Le jumelage avec Che originali ! peut paraître insolite, mais il est toutefois naturel : Mayr a été l’un des professeurs de Donizetti. Auteur de plusieurs opéras, ce compositeur doué a souffert de la comparaison avec Rossini. Pourtant, son œuvre mérite globalement l’attention. Il s’agit ici d’une farce qui date de 1798, inspirée par le livre du Français Nicolas-Ménard Audinot, intitulé La musicomanie, édité quelques années auparavant. Un baron passionné de musique, qui se prend pour un compositeur de talent, a deux filles dont les intrigues sentimentales vont alimenter son existence face aux déguisements de leurs amoureux et aux audaces de domestiques délurés. Une intrigue mince, mais amusante, dont la durée dépasse la centaine de minutes. Il en existait déjà une version en CD sous le label Guild, mais l’image est censée lui apporter un plus non négligeable.
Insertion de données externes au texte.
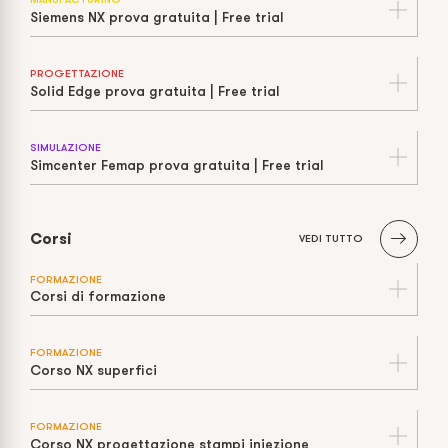
Siemens NX prova gratuita | Free trial
PROGETTAZIONE
Solid Edge prova gratuita | Free trial
SIMULAZIONE
Simcenter Femap prova gratuita | Free trial
Corsi
VEDI TUTTO
FORMAZIONE
Corsi di formazione
FORMAZIONE
Corso NX superfici
FORMAZIONE
Corso NX progettazione stampi iniezione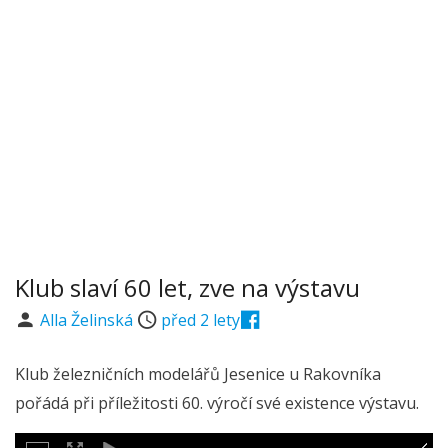
Klub slaví 60 let, zve na výstavu
Alla Želinská
před 2 lety
Klub železničních modelářů Jesenice u Rakovníka
pořádá při příležitosti 60. výročí své existence výstavu.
Encore une fois, on en est réduit à un décor assez morne, mais les costumes chatoyants, qui font souvent penser à des clowns, sont pittoresques, mettent de la couleur et ajoutent de la gaieté. Quant au chant, on est dans une moyenne acceptable, Bruno de Simone est un baron farfelu et bien en place. Certaines voix féminines auraient demandé plus de justesse et de présence, mais il faut être raisonnable : ce qui compte avant tout, c’est la mise à disposition d’un répertoire considéré comme de second rayon, souvent à tort. Les deux œuvres ont été enregistrées en public au Festival Donizetti de Bergame en 2017, la mise en scène est signée Roberto Catalano.

Profitons de l’occasion ici donnée pour signaler que le label Dynamic compte à son actif quelques remarquables productions en DVD, qui nous paraissent d’un intérêt indiscutable. Nous n’en citerons que quatre. La première est une production de l’Opéra Royal de Wallonie, Le Roi d’Ys de Lalo, sous la direction de Patrick Davin, qui date de 2008 et est une première mondiale en DVD. Les trois autres, filmées à la Fenice de Venise, sont des mises en scène que l’on doit à Pier Luigi Pizzi et dont le niveau est élevé : Les Pêcheurs de perles de Bizet de 2004, avec une fantastique Annick Massis dans le rôle de Léïla sous la direction de Marcello Viotti, Il Crociato in Egitto de Meyerbeer, en 2007, sous la baguette d’Emmanuel Vuillaume, une production spectaculaire dans laquelle Patrizia Ciofi est, comme à l’accoutumée, aussi émouvante tant par son jeu que par la voix, et surtout, Death in Venice de Britten, en 2008 ; Bruno Bartoletti y dirige un plateau exemplaire. Cette vision d’un chef-d’œuvre laisse dans l’esprit et dans l’âme un goût de cendre, assorti d’un bonheur musical et vocal. Les amateurs d’opéra à domicile ne doivent pas passer à côté de ces merveilles.